## PROVIDED DATA
-- Opening Marker --

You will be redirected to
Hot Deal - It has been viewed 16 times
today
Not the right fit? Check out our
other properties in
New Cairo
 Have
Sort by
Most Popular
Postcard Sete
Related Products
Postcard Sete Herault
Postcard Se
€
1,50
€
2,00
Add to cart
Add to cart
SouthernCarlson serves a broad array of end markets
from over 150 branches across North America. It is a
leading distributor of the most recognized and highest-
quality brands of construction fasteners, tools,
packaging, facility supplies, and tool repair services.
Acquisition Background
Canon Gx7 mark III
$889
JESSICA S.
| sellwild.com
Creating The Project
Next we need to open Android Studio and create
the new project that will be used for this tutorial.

-- Closing Marker --
-- Opening Marker --

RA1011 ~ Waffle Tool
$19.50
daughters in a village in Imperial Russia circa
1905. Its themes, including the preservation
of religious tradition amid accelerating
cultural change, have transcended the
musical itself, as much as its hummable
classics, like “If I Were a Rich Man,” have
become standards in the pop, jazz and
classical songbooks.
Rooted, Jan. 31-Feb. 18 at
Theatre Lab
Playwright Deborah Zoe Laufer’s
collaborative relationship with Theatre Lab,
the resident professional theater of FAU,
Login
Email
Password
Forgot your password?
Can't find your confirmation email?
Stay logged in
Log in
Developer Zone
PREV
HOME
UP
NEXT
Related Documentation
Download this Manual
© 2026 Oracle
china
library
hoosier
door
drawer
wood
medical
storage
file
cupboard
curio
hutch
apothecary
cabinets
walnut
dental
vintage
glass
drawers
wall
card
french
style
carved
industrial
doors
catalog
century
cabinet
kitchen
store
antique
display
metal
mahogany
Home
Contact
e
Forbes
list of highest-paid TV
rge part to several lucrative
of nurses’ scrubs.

-- Closing Marker --

## WORK ITEM
Considering the records above, state how many lines contain the word "Sete", with nothing else in your reply.

## TASK SOLUTION
2